Adult ladybugs are round and, at most, about half an inch long. Ladybugs are always depicted with red, black-spotted bodies, but there are also ladybugs that are orange or black; some have spots, some don’t. Their larvae resemble minuscule alligators with orange striping on a blue or black body. Both adults and larvae eat up the pests. Those little ladybugs will ingest thousands of aphids in their lifetimes.

Green lacewing

Photo: Brad Smith 

Green lacewings are ½ to ¾ of an inch long with lovely delicate (lacy) wings. Their antennae are long and their eyes are gold or copper colored. Their larvae are tan and also have an alligator-like appearance. The adults feed on nectar, pollen and aphid honeydew. It’s the larvae who will gobble up the eggs and pre-adult stages of garden pests.

Feed the Birds

Build a house and they will come. Install bird feeders and nesting boxes that will attract a variety of birds. Fill them with seeds. In no time, birds will be protecting your garden from invasion by snails, slugs, caterpillars, grubs, and any other pests who dare to threaten it. (They’ll also keep mosquitoes from bugging you.) Birds are a beautiful and safe alternative to synthetic insecticides. They are also endlessly fascinating to watch.

Set Up a Buddy System

Photo: bonnieplants.com

Some plants work well together, and some plants don’t. Just like people. Companion planting is putting plants together that have a healthy kind of co-dependency—in providing nutrients, warding off disease, repelling pests and attracting the good bugs. For example, carnations keep slugs away from roses and lavender. Roses and lupin make a great team; they get bigger and stronger together. Marigolds must be the Florence Nightingale of the plant world—they help nearly all other plants.

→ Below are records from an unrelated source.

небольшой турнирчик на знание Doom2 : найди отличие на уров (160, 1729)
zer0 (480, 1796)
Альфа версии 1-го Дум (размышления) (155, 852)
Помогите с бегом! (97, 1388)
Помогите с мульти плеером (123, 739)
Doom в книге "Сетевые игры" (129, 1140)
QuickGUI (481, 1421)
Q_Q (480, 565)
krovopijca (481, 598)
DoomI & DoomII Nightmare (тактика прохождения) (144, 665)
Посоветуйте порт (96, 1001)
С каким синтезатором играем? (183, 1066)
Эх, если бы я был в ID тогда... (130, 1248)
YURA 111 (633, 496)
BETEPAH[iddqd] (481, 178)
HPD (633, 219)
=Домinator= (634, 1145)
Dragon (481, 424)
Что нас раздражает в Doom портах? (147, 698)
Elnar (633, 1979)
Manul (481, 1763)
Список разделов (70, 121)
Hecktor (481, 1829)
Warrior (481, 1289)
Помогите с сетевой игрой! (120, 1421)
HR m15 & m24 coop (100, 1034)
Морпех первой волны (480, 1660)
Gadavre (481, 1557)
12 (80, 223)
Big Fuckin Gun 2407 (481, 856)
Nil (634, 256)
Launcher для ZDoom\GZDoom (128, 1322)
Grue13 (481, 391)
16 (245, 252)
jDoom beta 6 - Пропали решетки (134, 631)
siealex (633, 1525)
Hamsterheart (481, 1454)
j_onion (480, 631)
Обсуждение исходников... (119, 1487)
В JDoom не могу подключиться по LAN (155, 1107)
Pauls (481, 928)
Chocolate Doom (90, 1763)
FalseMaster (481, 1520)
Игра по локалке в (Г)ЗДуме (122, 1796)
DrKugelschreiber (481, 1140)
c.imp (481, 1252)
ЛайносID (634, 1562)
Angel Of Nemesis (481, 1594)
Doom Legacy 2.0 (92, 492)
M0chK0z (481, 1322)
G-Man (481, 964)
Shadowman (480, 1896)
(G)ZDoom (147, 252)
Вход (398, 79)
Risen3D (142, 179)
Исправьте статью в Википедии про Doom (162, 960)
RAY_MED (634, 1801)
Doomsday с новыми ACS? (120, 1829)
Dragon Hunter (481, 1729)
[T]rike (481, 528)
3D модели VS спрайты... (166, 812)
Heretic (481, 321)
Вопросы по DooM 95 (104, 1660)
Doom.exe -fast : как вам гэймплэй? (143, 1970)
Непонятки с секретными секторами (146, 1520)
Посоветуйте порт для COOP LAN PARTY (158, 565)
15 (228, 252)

Before planting, you have to do the necessary research to take full advantage of companion planting (in lieu of a Match.com app for plants). You don’t want to have “nightmare neighbors” in your garden.


Photo: Melanie J Watts

Every year, about 28% of the food and yard waste created by Nashville residents could be composted and kept out of landfills. Instead of generating methane gas, the waste could be nourishing your garden soil, preventing plant diseases and making that native clay soil drain better.

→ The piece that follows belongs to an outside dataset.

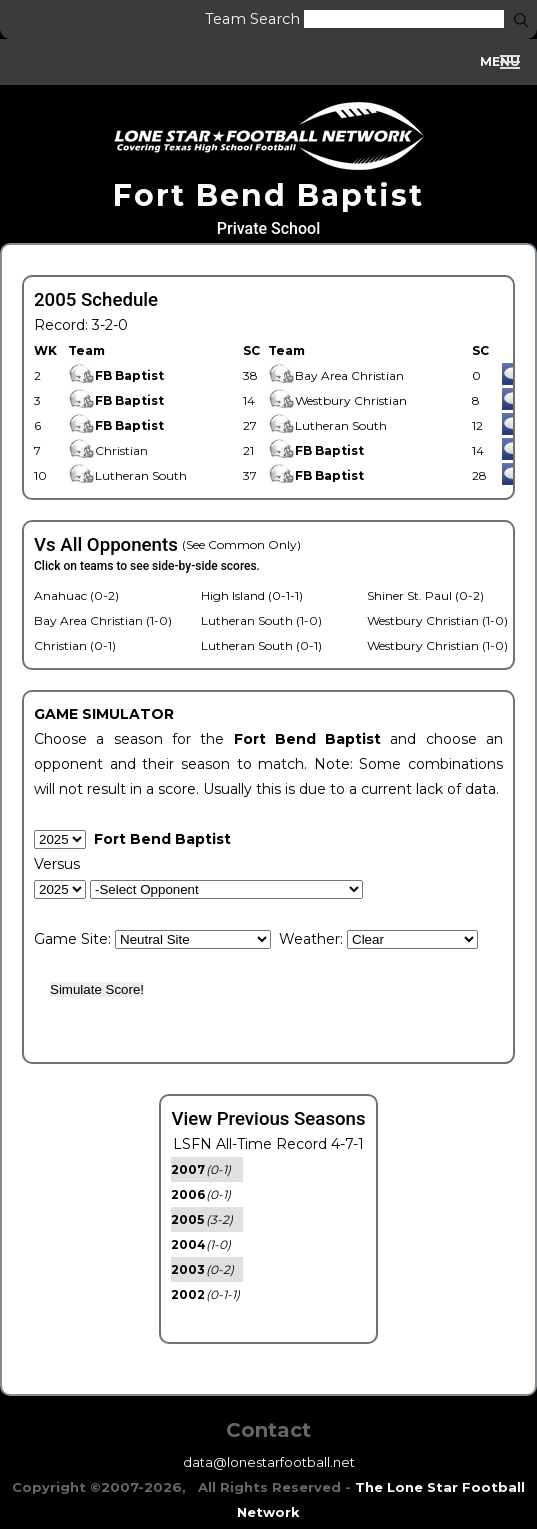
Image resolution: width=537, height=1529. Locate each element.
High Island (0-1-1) (252, 595)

In a bin, collect organic material such as leaves, grass clippings, vegetable peels, table scraps, coffee grounds and shredded paper (no meat, fish, or bones). The material will naturally recycle into a rich soil additive that some gardeners call “Black Gold.” You can provide your garden with the nutrients it needs without chemical fertilizers—a boon to the environment and your wallet!